To do justice to the gradual character of dedomestication, Klaver et al. (2002) introduce a new ethical notion with regard to the treatment of large herbivores in newly developed nature areas: the principle of “respect for potential wildness.” Emphasizing the potential aspect of wildness concedes a capacity for wildness, and at the same time, it acknowledges that dedomestication is a dynamic process with an uncertain and unpredictable outcome. In such a process, both animal welfare ethicists and ecoethicists will be indispensable. Klaver et al. launched this new ethical concept explicitly with the pragmatic intention to overcome the deadlock in the debate between advocates and opponents of the Dutch herbivores introduction program.

But often such a strategy of gradualization does not work well enough or at all, as is evident from the discussion over the status of the embryo in connection with abortion or medical experimentation. In this case, an attempt was made to break the impasse by redefining the embryo as a “potential per- son.” From the ensuing debate, it is clear how rigid thinking in terms of dichotomies is: while some say that we have no obligations to embryos because a potential person is not a real person, others think that we do have obligations, even to human eggs, because these are potential persons too. In this case, the concept of the potential person is once again seen as a question of “either-or” and not as one of “less or more.” If making the change from boundaries to degrees does not work sufficiently or at all, one will have to look for other ways to obtain an equal coexistence between rival vocabularies.
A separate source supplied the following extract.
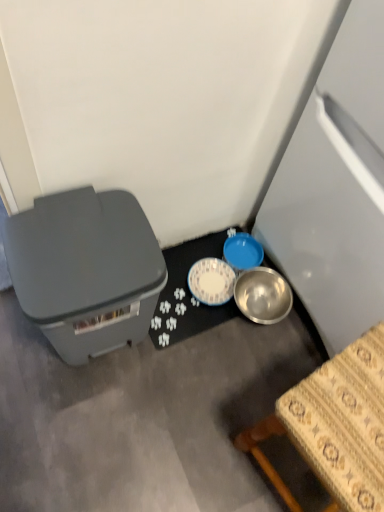 The height and width of the screenshot is (512, 384). In order to click on empty space that is ontop of matte gray storage box at left (from a real-world perspective) in this screenshot , I will do `click(90, 247)`.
A particularly promising way seems to be the so-called common-ground dialogue.16 Common-ground groups find it more constructive to leave core commitments off the table and to search for areas and issues where some kind of agreement is within reach. William Caspary (2000) describes as an exam- ple of this strategy the efforts to create a common-ground dialogue between pro-life and pro-choice representatives in the abortion debate. These efforts were motivated by dismay at the escalating incivility in clinic protests and public debates, and they also reflected a perceived stalemate in the courts and legislatures. Pro-life and pro-choice representatives met and discovered shared concerns about, for example, the expediency to reduce abortion by preventing unwanted pregnancies—teaching young people to resist peer pressure for early sexual activity proved to be acceptable to both sides.
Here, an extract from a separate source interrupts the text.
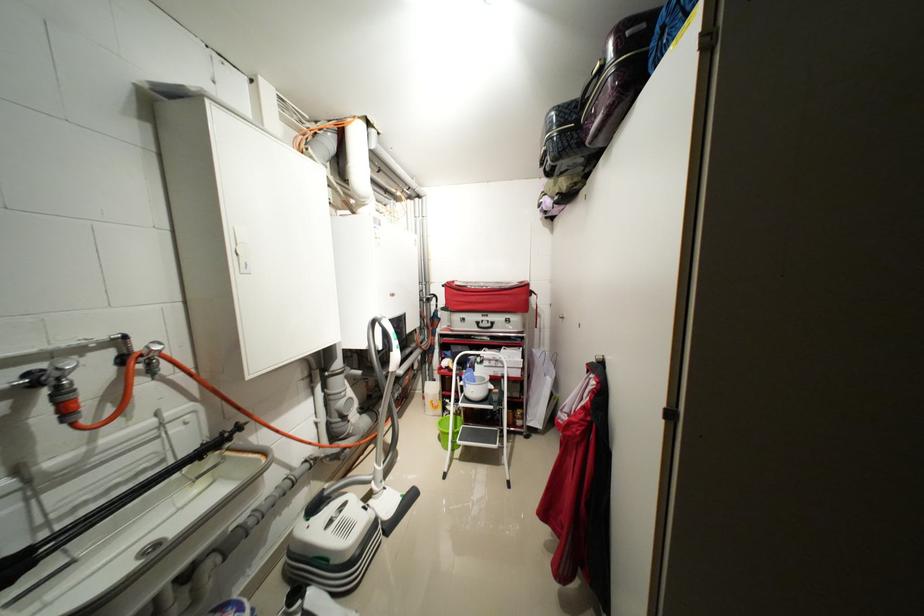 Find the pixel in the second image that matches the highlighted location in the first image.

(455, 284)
Looking for common ground is in our opinion a promising way to combine two central tenets of pragmatism: the candid acknowledgment of the inevitable plurality of moral vocabularies on one hand and the commitment to work at finding solutions for the problems of human cooperation and cohabitation on the other.

Conclusion

In this programmatic article, we have intended to show that applied ethics has insufficient insight into the moral significance of technological artifacts and systems and that it therefore cannot cope adequately with the dynamic character of our technological culture. Analyses of this technological culture and of technological developments as are performed within STS are useful, but they fall short in normative respect. To repair the blind spots of both applied ethics and STS, we have sketched the contours of a pragmatist approach that does not represent a radical break with the current practice of ethics but rather is complementary in character. In the light of the central concern of pragmatism, cooperation and cohabitation, we have explored the tasks and tools of a pragmatist ethics. We have paid special attention to the exploration of future worlds disclosed and shaped by technology and the management of deep value conflicts inherent to a pluralist society. To develop an ethics that is well equipped for our technological culture, further theoretical analysis of the tasks we have suggested and practical experimentation with the corresponding tools are required.